Comment séparer et identifier les protéines dans un mélange ?

Pour mettre en évidence les protéines présentes

Analyse des protéines par électrophorèse


Séparer ou comparer des protéines

en fonction de la charge

en fonction de la taille

Séparation de protéines en fonction de la charge

d'après Outils pour les activités pratiques en SVT

Remplir les deux côtés de la cuve avec le tampon sans déborder.

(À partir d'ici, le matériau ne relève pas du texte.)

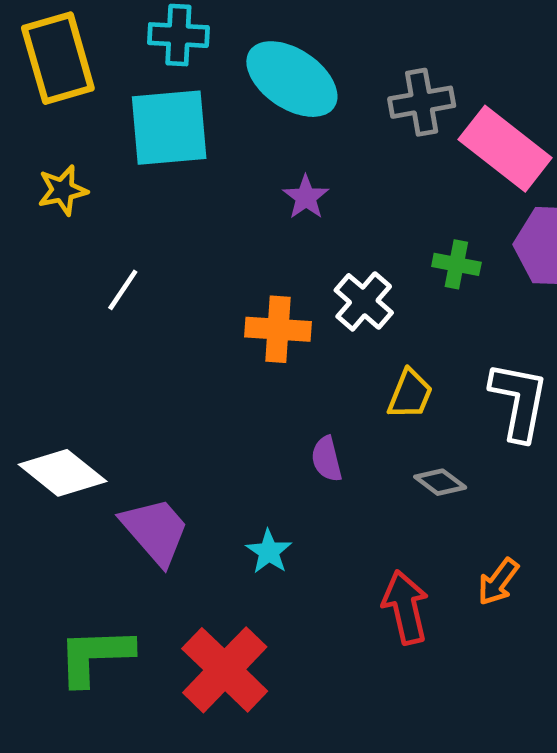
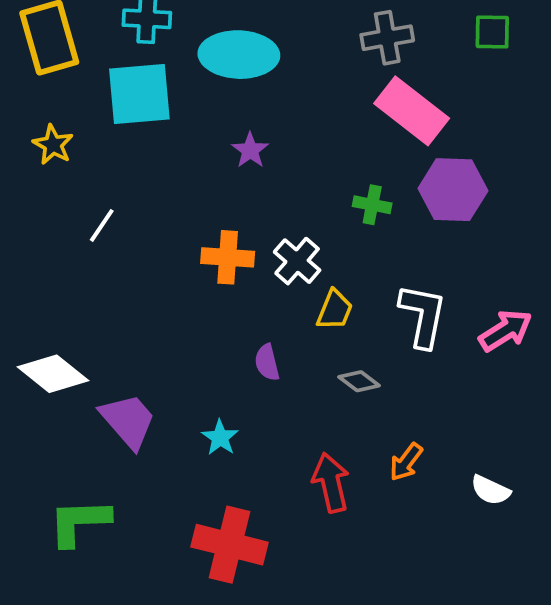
cyan ellipse: (292, 79) -> (239, 55), turned -32
gray cross: (422, 102) -> (387, 38), moved
yellow star: (63, 190) -> (53, 145), turned -30
white cross: (364, 301) -> (297, 261), moved
red cross: (225, 670) -> (229, 545), moved, turned -30

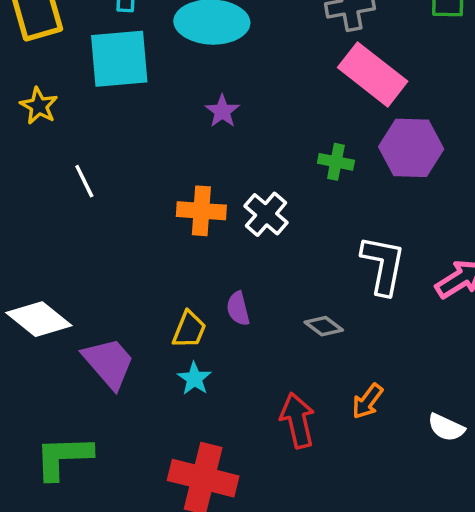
white line: (102, 225) -> (84, 181), turned -60
yellow trapezoid: (335, 310) -> (189, 330), moved

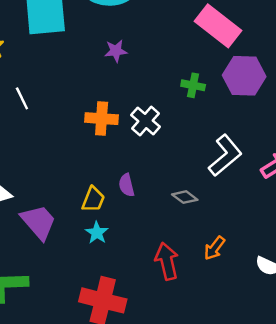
purple star: (222, 111) -> (116, 51), turned 30
white L-shape: (383, 265) -> (225, 155), turned 39

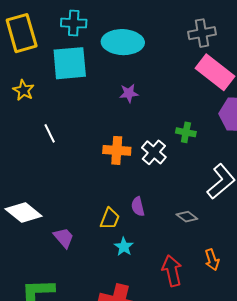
green cross: (193, 85) -> (186, 132), moved
purple trapezoid: (39, 222) -> (64, 238), size x0.7
cyan star: (97, 233) -> (124, 247), moved
orange arrow: (214, 248) -> (212, 260), turned -55

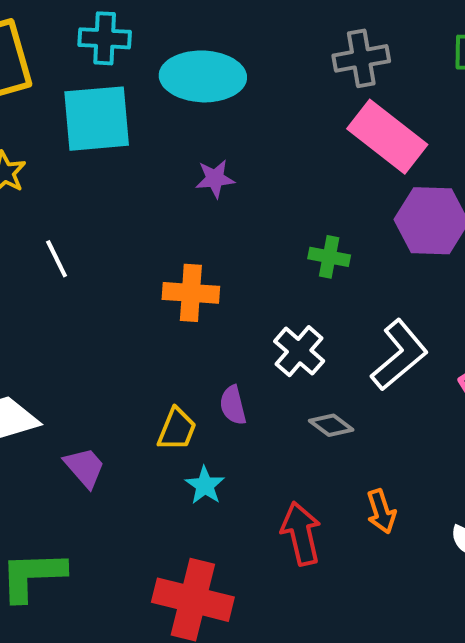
white cross: (154, 152) -> (299, 351), moved

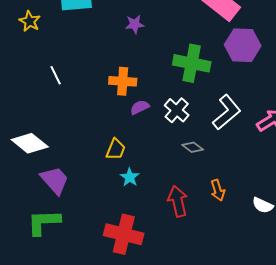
green cross: (329, 257) -> (192, 63), size x1.8
white line: (57, 259) -> (56, 75), moved
purple semicircle: (233, 405) -> (140, 107), moved, turned 78
purple trapezoid: (85, 467) -> (55, 180), moved, size x1.4

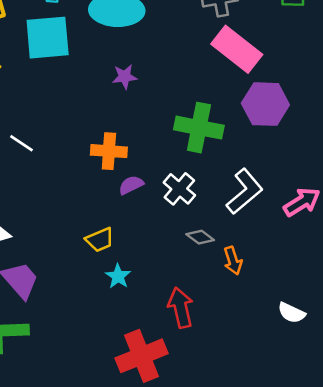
white line: (56, 75) -> (21, 143), turned -30
yellow trapezoid: (116, 149) -> (100, 240), turned 45
orange arrow: (218, 190) -> (233, 261), moved
red cross: (124, 234) -> (142, 356), moved, turned -36

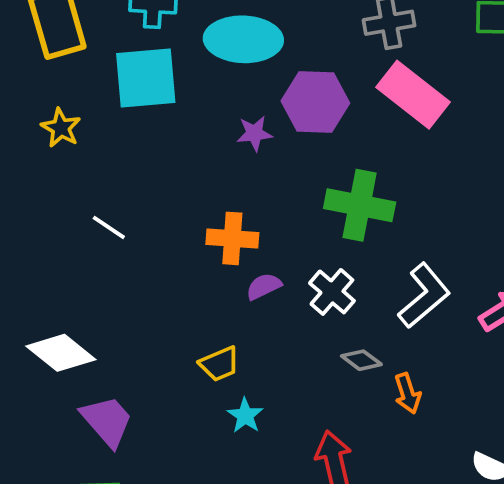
purple hexagon: (265, 104) -> (315, 102), moved

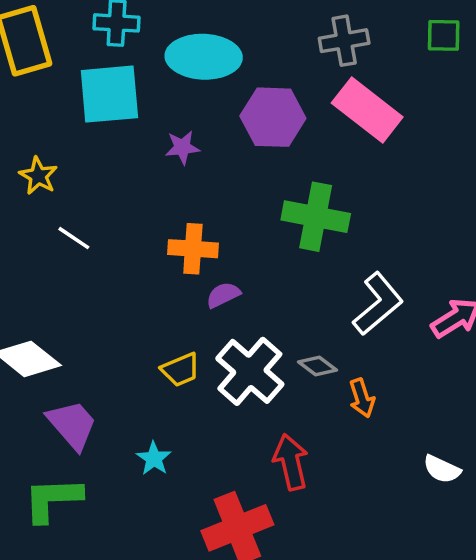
yellow star: (61, 128) -> (38, 176), moved
purple star: (254, 133) -> (182, 147), moved
white cross: (332, 292) -> (250, 371), moved, size x1.5
cyan star: (245, 416) -> (154, 458), moved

Sortir les bandes des bacs à l'aide d'une pince, les placer entre 2 feuilles de papier filtre et les sécher à l'aide d'un mouvement rapide.

Ne jamais toucher les bandes d'acétate avec les doigts, sinon des traces apparaîtront à la coloration.

Mettre en place les feuilles d'acétate de cellulose, imbibé de solution saline conductrice, de sorte que les extrémités plongent chacune d'un côté de la cuve dans le tampon. Bien tendre les bandes. La face mate qui est absorbante doit être sur le dessus (encoche de la bande tenue dans la longueur en bas à droite). Les bandes doivent être parallèles entre elles et perpendiculaires à l'axe du portoir pour permettre une migration des protéines dans l'axe du portoir.

Déposer l'échantillon à mi-chemin du support.

Refermer la cuve.

Relier un côté de la cuve au pôle (+) et l'autre au pôle (-) du générateur.

Mettre sous tension (160V) pendant un temps déterminé ; ((45min à 1h - il faut arrêter la migration avant que les molécules n'atteignent l'extrêmité du support).

Révéler ensuite les protéines par un réactif coloré approprié, tel que le rouge Ponceau, à rincer ensuite par des bains successifs d'acide acétique 5%.


Séparation de protéines en fonction de la taille

Plonger l'échantillon dans un tube à essai supportant le chauffage avec 5mL de tampon contenant du SDS.

Chauffer le tube au bain-marie à 95°C pendant 5 min.

Mettre en place le gel d'agarose dans la cuve et repmlir la cuve avec le tampon TGS jusqu'à recouvrir le gel.

Déposer les échantillons dans les puits sans déborder et sans percer le gel.

Fermer la cuve.

Brancher la cuve au pôle (+) et au pôle (-) du générateur.

Mettre sous tension pendant un temps déterminé (il faut arrêter la migration avant que les molécules n'atteignent l'extrêmité du support)

Eteindre l'alimentation et débrancher la cuve.

Sortir le gel

Plonger le gel dans le fixateur pendant 2 min.

Plonger le gel dans le bleu de Coomassie pendant 1 min.

Plonger le gel dans la solution de décoloration pendant 1h puis dans des bains successifs d'eau distillée jusqu'à décoloration totale du support.